One of the main contributors to the Tibetan collection in the National Museum of Denmark was H.R.H. Prince Peter of Greece and Denmark (born 1908 in Paris, dead 1980 in London). His seven-year “stationary expedition” (Brox & Koktvedgaard Zeitzen 2017) in the north-east Indian Himalayan town of Kalimpong during 1950-1957 produced a rich collection of tangible and intangible Tibetan cultural heritage and knowledge about Tibetan life worlds elicited from among either diasporic, exiled or travelling Tibetans. In our research project, Displaced Knowledge: Prince Peter and the Third Danish Expedition to Central Asia, we approach this collection as part of a larger “object diaspora” (Basu 2011), acknowledging and reconnecting the complex networks of knowledge and knowledge production between Prince Peter, his Tibetan collaborators in Kalimpong, and commissioners and collectors in Denmark.
In this short blog post, we want to share how we work with the collections and archives with our students, particularly the importance of experiencing the materiality of the objects.
The Prince Peter collection and archives at the National Museum of Denmark consist of notes, reports, letters etcetera regarding Prince Peter’s professional life as an ethnographer, as well as a large photographic material including personal photo albums, ethnographic film, and of course an abundance of Tibetan artefacts.
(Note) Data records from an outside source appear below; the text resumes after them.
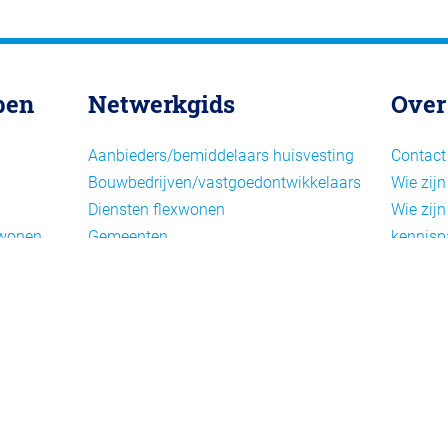
pen
Netwerkgids
Over
Aanbieders/bemiddelaars huisvesting
Contact
Bouwbedrijven/vastgoedontwikkelaars
Wie zijn
Diensten flexwonen
Wie zijn
xwonen
Gemeenten
kennisp
Informatiepunten EU-
Nieuwsb
arbeidsmigranten
Cookieb
Installaties, inrichting en inventaris
Privacy
Juridische dienstverlening
Disclai
Keurmerken en certificering
Landelijke spelers
Nieuwe woonconcepten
To us – as scholars in anthropology (Miriam) and Tibetology (Trine) – this archive constitute an ethnographic time capsule; a container holding historical records and objects considered representative of contemporary culture deposited for preservation until discovery by scholars of the future. In 2014, we pried open this incredibly rich time capsule and have since been attempting to excavate the many insights it contains about Prince Peter, Tibetan life worlds, and Tibetan collection- and research history. Our endeavours include a research trip to Kalimpong in 2015 and, beginning in 2016, work on the collection of objects.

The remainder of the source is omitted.